**About this exercise**
Retype exactly what runs from the first line of the data to the line with "ーションがさらに高まること間違いなしです。", keeping both of those lines and skipping pictures.

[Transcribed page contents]
+---+

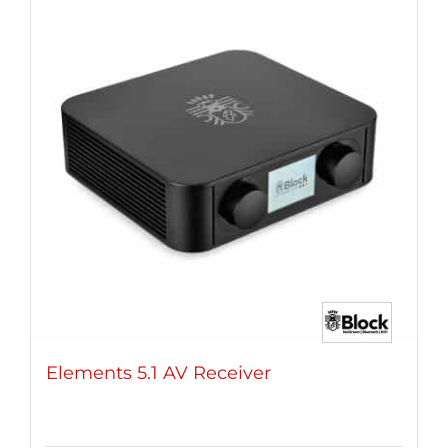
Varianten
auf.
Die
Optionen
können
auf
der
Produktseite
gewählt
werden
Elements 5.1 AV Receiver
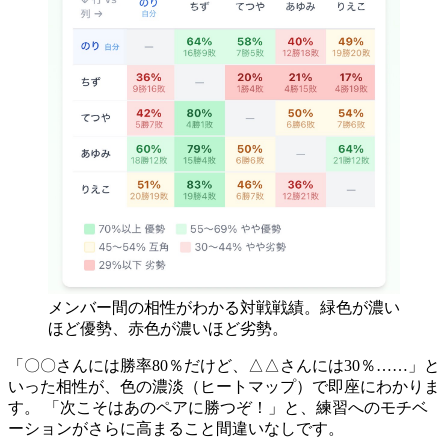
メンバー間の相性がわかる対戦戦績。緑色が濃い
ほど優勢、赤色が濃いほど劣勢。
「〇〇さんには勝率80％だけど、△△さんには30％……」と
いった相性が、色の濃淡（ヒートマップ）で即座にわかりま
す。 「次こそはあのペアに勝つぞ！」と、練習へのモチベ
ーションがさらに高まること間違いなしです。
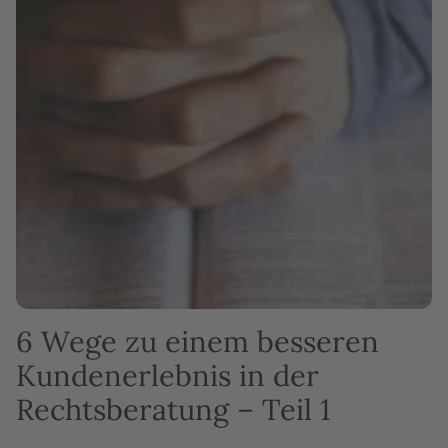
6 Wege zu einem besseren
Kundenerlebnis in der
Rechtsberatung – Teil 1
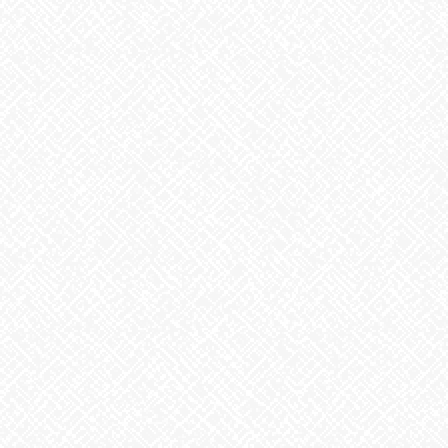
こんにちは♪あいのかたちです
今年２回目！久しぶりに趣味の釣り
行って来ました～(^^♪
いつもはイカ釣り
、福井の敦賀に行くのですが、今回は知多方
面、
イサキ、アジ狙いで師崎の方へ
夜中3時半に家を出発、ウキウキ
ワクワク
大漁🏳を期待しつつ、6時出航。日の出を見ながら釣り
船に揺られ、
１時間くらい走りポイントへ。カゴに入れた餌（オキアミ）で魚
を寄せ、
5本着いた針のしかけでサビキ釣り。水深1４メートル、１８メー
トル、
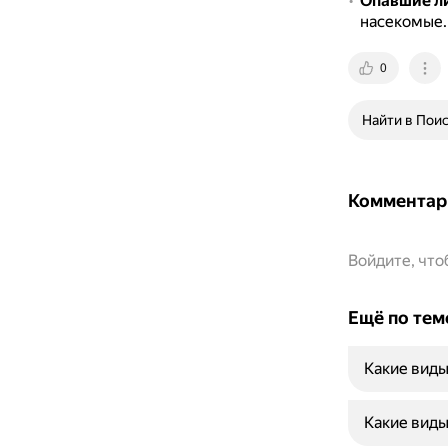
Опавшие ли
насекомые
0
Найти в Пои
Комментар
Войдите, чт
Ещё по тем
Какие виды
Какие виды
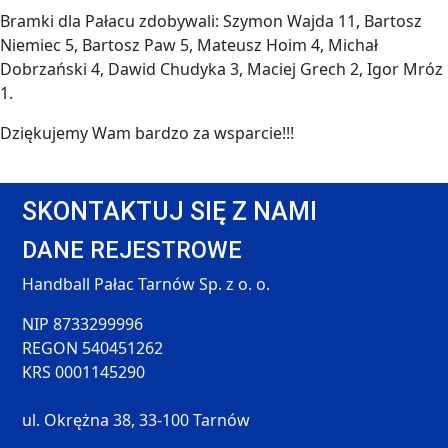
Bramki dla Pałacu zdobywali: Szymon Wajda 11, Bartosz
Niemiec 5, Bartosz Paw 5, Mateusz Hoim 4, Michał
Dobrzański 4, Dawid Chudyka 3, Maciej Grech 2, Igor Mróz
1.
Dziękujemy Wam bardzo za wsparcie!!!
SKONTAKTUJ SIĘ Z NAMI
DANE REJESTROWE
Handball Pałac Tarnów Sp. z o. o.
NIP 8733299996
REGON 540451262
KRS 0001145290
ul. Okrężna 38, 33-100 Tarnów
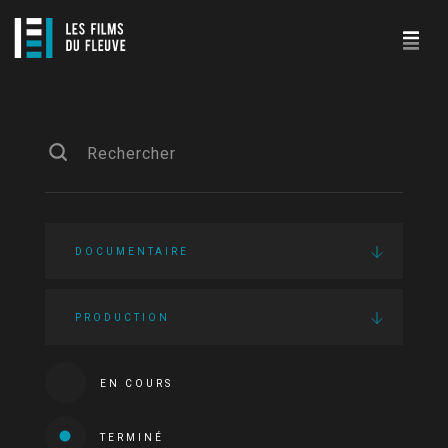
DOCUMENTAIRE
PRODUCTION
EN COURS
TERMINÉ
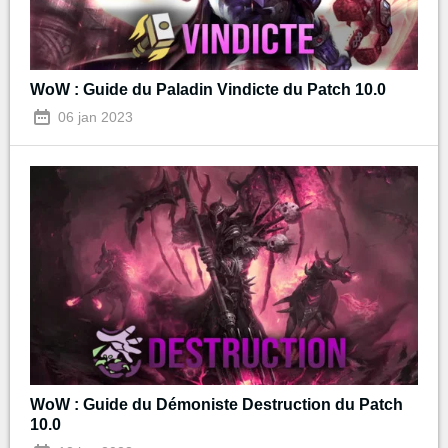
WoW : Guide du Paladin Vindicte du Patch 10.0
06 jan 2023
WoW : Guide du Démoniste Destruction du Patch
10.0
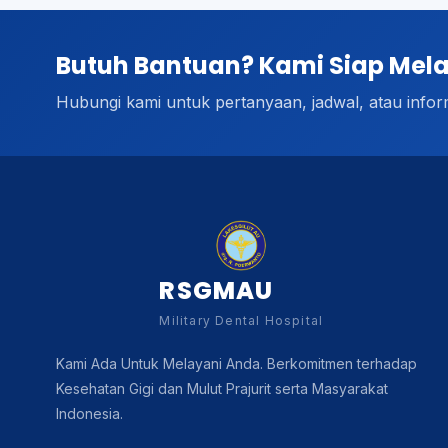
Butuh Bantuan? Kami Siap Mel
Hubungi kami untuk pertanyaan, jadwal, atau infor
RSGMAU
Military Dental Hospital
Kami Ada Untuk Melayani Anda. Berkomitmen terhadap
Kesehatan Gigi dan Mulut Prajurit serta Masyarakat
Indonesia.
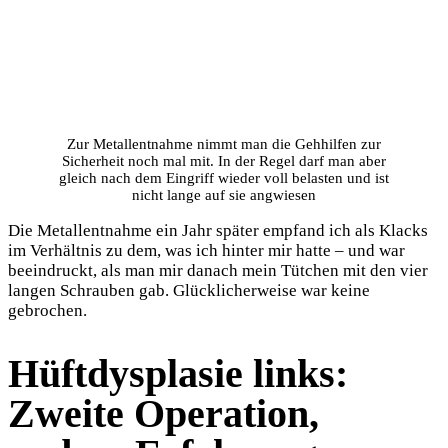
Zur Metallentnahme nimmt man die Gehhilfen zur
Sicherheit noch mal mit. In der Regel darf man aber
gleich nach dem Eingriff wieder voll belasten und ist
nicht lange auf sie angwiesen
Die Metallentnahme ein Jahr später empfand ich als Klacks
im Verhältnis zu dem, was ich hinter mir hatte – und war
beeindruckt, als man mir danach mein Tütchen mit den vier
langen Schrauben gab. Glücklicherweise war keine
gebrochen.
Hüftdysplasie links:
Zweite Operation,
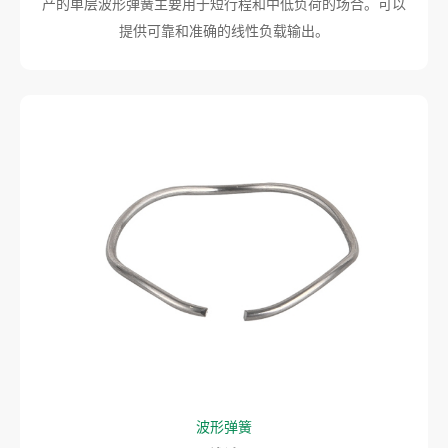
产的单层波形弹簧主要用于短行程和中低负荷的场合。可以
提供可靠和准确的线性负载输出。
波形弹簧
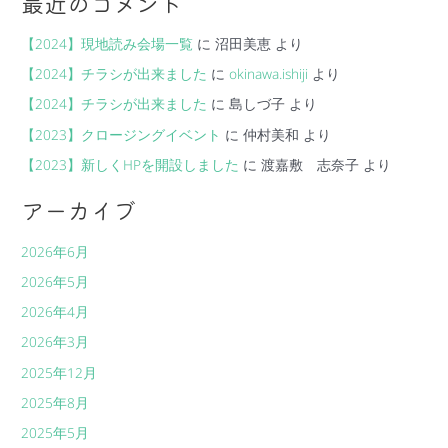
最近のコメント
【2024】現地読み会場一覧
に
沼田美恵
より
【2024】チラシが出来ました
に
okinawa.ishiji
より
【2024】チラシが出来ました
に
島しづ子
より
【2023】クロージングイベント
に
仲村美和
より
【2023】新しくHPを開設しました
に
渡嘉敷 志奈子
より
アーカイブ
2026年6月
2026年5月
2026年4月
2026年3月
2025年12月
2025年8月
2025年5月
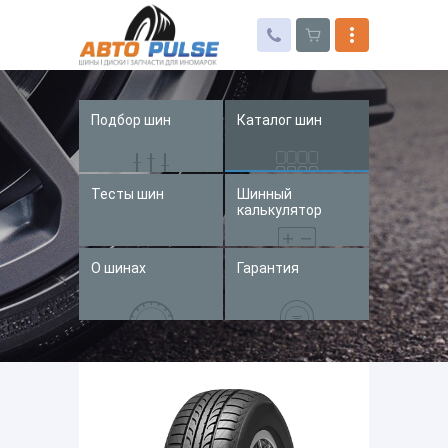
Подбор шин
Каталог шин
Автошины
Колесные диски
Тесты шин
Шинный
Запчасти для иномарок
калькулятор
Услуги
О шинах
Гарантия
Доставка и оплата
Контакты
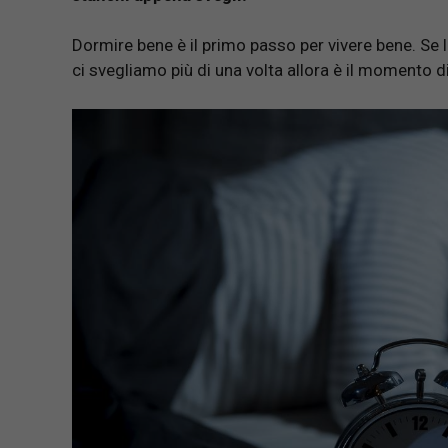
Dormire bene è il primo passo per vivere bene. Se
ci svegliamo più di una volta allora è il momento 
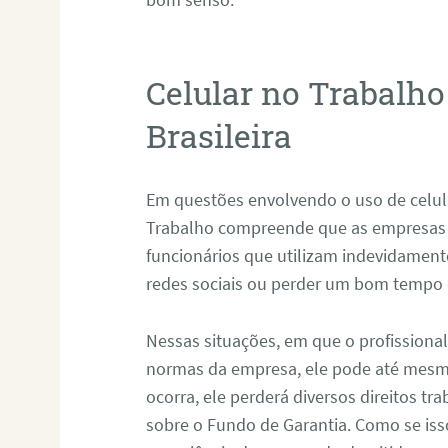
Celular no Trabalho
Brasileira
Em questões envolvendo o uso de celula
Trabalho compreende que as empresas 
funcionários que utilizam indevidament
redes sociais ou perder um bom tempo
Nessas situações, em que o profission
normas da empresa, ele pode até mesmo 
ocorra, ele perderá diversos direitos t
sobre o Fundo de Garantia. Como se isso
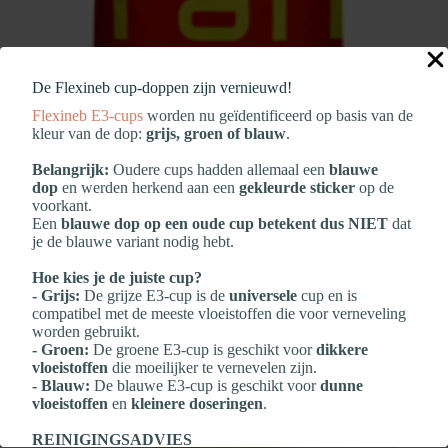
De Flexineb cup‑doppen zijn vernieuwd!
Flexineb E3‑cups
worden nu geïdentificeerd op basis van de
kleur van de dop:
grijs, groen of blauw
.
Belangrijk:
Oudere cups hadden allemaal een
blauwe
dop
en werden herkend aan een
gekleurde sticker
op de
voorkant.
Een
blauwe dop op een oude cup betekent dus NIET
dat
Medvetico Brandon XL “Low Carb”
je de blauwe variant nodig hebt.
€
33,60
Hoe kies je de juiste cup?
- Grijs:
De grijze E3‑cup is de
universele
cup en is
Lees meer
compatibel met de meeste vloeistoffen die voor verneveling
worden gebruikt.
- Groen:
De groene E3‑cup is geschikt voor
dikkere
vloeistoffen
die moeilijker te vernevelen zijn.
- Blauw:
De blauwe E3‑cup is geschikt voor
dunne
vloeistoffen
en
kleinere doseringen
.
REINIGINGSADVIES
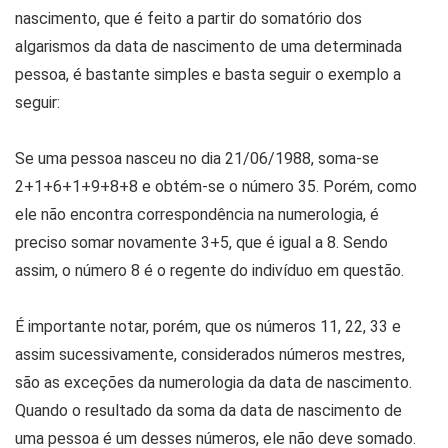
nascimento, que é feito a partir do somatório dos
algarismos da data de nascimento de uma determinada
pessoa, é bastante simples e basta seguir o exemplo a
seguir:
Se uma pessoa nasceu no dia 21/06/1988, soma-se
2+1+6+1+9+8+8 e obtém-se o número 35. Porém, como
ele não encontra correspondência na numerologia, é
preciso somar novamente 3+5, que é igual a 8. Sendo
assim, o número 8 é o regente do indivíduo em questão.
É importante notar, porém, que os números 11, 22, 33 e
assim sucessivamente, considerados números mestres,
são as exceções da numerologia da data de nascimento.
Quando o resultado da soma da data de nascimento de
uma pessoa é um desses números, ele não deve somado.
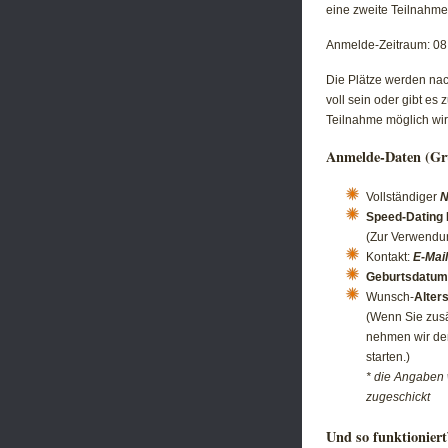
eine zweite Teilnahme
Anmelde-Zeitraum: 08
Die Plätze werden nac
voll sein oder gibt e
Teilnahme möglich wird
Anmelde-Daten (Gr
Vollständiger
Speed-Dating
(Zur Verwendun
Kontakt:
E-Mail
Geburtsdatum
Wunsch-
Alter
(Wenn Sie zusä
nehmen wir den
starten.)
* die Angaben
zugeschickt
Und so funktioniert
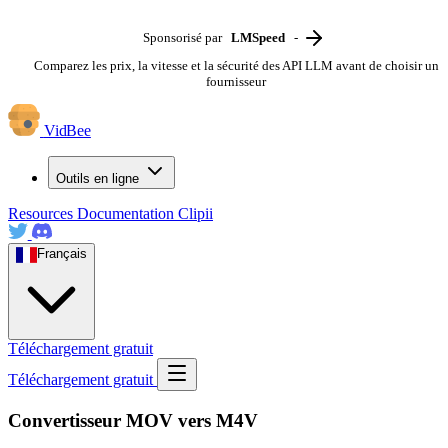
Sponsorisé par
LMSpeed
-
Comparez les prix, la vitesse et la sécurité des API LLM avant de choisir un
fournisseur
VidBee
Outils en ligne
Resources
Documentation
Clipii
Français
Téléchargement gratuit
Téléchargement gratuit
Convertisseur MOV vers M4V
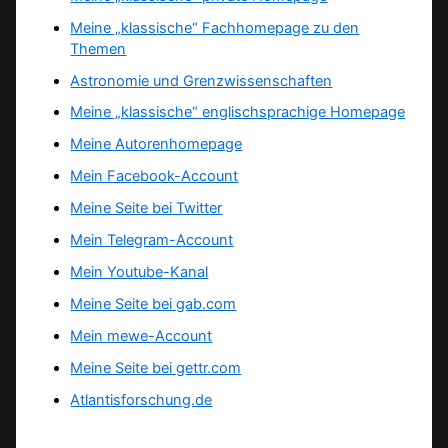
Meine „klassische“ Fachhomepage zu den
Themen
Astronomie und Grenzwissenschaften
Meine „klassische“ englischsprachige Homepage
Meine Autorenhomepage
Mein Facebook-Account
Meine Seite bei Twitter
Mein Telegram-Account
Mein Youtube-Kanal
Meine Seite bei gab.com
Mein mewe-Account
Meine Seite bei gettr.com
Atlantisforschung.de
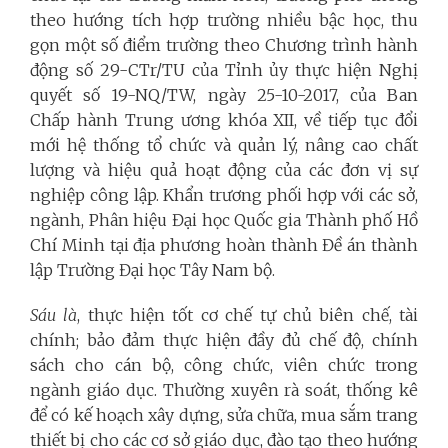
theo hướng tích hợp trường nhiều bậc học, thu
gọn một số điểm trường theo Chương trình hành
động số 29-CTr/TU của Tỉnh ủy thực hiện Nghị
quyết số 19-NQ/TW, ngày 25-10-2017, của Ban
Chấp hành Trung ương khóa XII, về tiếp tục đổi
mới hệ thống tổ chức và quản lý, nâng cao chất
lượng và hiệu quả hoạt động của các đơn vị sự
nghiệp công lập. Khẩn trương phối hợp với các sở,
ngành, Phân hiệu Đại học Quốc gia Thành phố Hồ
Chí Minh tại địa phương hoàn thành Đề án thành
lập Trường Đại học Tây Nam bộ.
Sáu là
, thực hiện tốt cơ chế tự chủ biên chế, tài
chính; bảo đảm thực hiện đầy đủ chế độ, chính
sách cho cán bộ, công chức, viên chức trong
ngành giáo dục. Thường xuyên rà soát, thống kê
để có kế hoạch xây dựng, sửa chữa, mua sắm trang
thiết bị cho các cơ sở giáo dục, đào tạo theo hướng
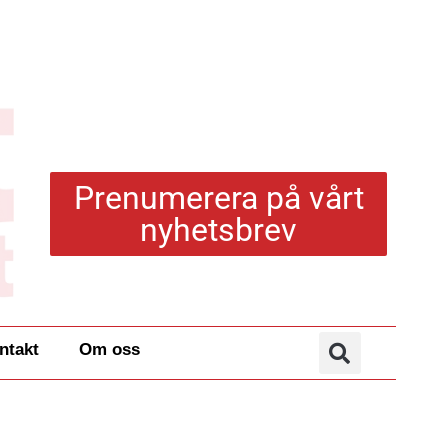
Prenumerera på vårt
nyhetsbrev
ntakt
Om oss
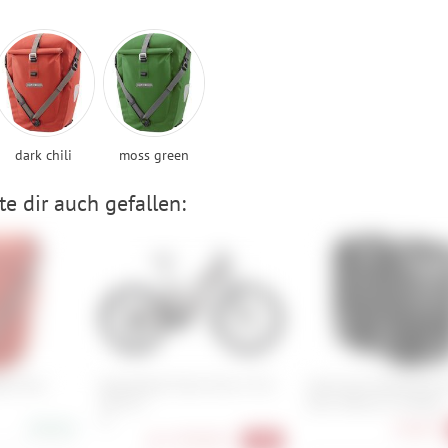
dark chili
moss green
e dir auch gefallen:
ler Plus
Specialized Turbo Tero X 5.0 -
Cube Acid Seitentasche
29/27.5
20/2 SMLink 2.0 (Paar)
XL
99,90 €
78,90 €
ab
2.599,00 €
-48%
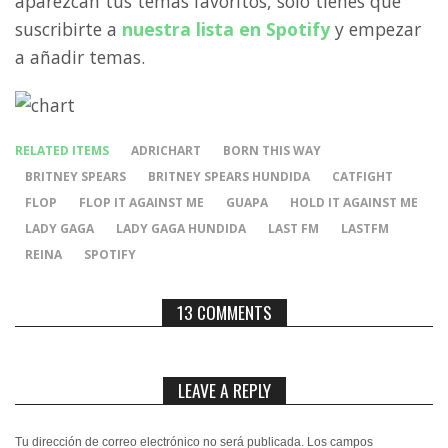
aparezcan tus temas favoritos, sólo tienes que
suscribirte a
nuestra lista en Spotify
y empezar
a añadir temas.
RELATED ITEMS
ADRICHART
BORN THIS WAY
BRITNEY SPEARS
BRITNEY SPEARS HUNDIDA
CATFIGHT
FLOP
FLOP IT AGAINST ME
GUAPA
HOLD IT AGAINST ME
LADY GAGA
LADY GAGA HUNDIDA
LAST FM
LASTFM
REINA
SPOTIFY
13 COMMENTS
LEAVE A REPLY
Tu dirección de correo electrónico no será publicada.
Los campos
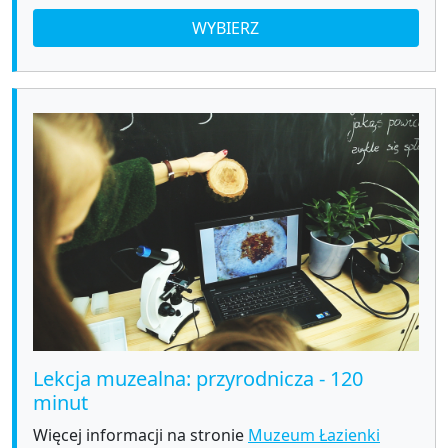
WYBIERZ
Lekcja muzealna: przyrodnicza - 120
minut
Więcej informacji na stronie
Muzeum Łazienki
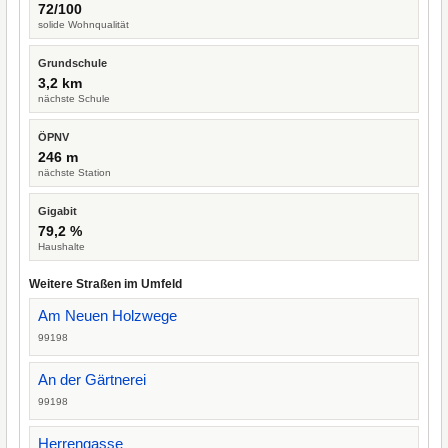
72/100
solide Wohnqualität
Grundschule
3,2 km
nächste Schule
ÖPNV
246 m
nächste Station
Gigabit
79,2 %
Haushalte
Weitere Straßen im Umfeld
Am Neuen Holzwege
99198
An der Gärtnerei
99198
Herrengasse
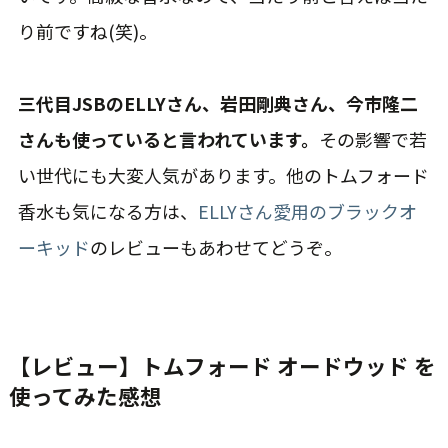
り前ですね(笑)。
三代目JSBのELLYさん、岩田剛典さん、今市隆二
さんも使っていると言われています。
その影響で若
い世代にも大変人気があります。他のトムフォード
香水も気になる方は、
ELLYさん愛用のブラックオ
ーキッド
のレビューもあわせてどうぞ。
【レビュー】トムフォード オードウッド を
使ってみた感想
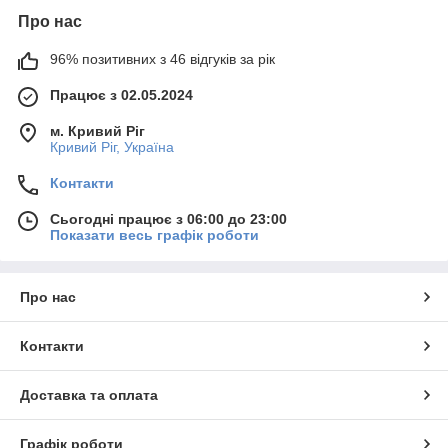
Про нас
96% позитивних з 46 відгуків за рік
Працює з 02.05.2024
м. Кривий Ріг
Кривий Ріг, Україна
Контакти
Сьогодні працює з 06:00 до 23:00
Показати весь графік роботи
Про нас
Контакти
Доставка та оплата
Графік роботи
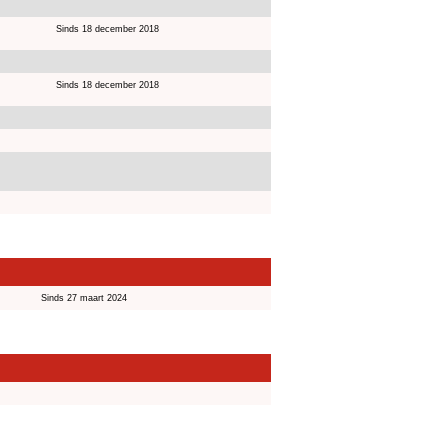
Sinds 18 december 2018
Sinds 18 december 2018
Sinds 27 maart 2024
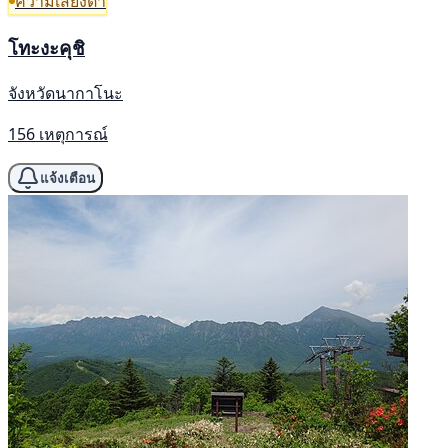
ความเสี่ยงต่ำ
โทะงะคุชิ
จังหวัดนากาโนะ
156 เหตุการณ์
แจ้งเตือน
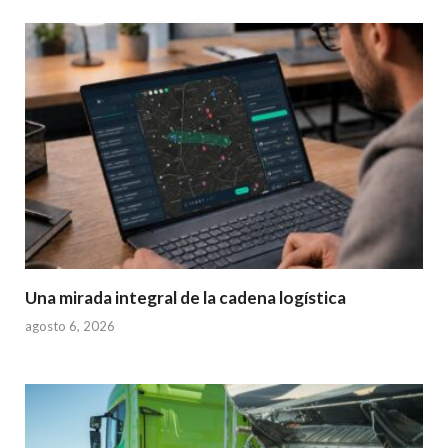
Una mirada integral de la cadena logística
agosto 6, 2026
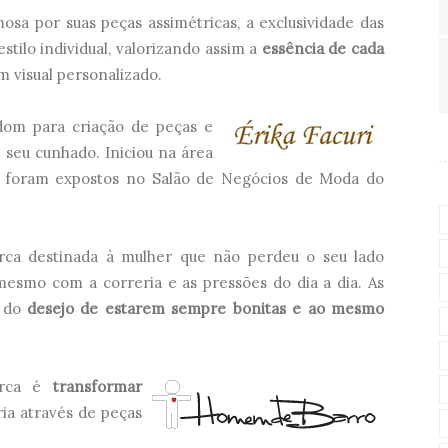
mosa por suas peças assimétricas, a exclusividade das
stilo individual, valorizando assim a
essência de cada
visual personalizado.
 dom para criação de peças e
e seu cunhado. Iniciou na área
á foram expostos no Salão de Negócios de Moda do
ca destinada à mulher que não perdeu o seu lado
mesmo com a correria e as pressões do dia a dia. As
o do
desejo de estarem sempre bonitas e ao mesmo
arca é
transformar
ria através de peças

+---+

**Written solution**
Varianten
auf.
Die
Optionen
können
auf
der
Produktseite
gewählt
werden
Elements 5.1 AV Receiver
メンバー間の相性がわかる対戦戦績。緑色が濃い
ほど優勢、赤色が濃いほど劣勢。
「〇〇さんには勝率80％だけど、△△さんには30％……」と
いった相性が、色の濃淡（ヒートマップ）で即座にわかりま
す。 「次こそはあのペアに勝つぞ！」と、練習へのモチベ
ーションがさらに高まること間違いなしです。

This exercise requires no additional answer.